ASSIGNED TASK ▸
Read through the data below and state how many of its lines contain the word "contrats", adding nothing.

Saved entries ▸
☆ ☆ ☆ ☆ ☆
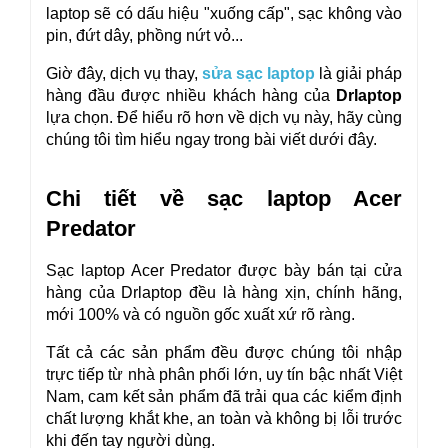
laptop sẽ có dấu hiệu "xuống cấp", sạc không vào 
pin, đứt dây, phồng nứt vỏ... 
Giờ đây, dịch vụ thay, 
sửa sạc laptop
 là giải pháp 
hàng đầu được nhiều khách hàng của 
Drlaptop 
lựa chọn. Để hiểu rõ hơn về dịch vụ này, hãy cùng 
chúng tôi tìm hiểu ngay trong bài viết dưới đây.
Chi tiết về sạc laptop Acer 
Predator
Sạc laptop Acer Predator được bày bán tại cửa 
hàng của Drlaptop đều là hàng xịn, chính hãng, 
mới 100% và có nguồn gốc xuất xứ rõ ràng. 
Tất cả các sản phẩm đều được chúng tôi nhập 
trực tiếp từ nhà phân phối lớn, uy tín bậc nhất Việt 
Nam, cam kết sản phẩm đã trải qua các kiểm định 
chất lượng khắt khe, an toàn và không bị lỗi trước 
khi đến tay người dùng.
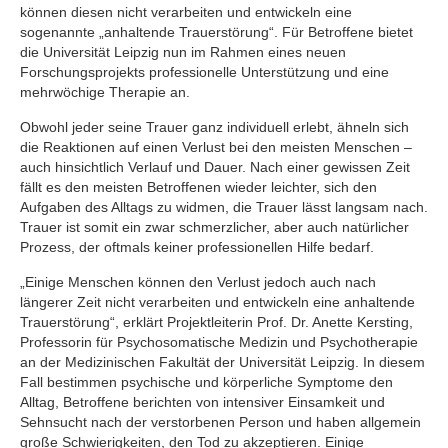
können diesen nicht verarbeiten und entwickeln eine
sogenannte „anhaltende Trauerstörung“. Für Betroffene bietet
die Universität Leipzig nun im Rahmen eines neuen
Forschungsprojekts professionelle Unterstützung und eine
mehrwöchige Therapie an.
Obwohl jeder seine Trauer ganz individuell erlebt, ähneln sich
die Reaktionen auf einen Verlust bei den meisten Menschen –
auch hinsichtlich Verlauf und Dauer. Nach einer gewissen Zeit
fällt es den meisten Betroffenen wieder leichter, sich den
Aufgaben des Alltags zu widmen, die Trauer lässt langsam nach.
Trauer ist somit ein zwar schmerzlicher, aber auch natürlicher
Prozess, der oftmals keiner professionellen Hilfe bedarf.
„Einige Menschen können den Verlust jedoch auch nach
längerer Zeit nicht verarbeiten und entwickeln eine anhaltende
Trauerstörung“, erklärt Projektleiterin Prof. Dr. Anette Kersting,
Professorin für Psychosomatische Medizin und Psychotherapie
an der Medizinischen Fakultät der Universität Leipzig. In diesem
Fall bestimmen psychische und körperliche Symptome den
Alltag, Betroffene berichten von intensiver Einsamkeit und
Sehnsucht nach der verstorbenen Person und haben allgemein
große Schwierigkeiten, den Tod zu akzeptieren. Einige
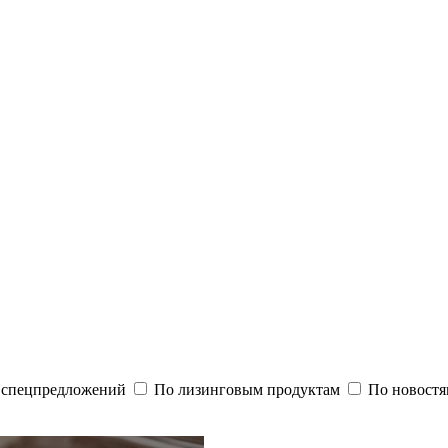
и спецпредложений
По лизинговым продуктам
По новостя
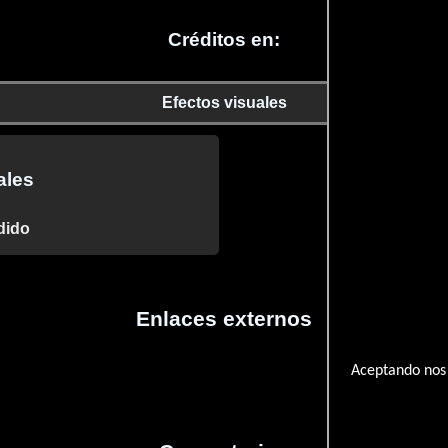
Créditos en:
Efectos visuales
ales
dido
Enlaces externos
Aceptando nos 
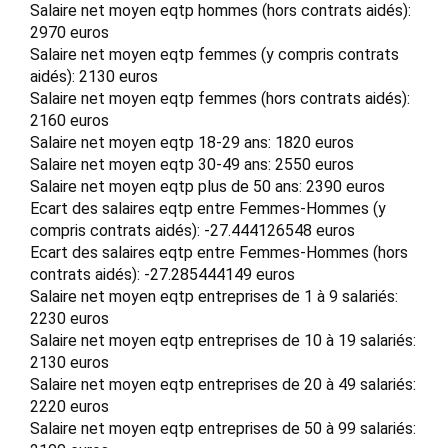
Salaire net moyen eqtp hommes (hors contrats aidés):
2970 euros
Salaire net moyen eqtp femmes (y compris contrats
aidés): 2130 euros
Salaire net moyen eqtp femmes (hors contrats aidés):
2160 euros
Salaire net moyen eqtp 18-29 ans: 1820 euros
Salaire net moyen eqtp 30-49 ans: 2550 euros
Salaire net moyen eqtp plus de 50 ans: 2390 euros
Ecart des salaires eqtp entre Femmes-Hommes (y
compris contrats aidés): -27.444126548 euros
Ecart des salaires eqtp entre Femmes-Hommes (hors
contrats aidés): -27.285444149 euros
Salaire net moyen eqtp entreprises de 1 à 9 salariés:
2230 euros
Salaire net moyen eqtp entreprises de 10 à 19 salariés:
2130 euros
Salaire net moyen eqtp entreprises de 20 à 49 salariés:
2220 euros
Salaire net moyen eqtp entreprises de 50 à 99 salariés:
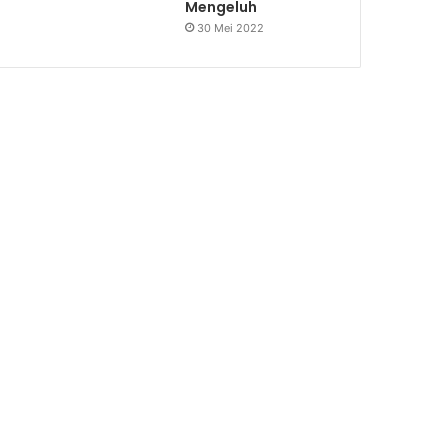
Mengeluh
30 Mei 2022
☆ ☆ ☆ ☆ ☆
EXERCISE ANSWER ▸
5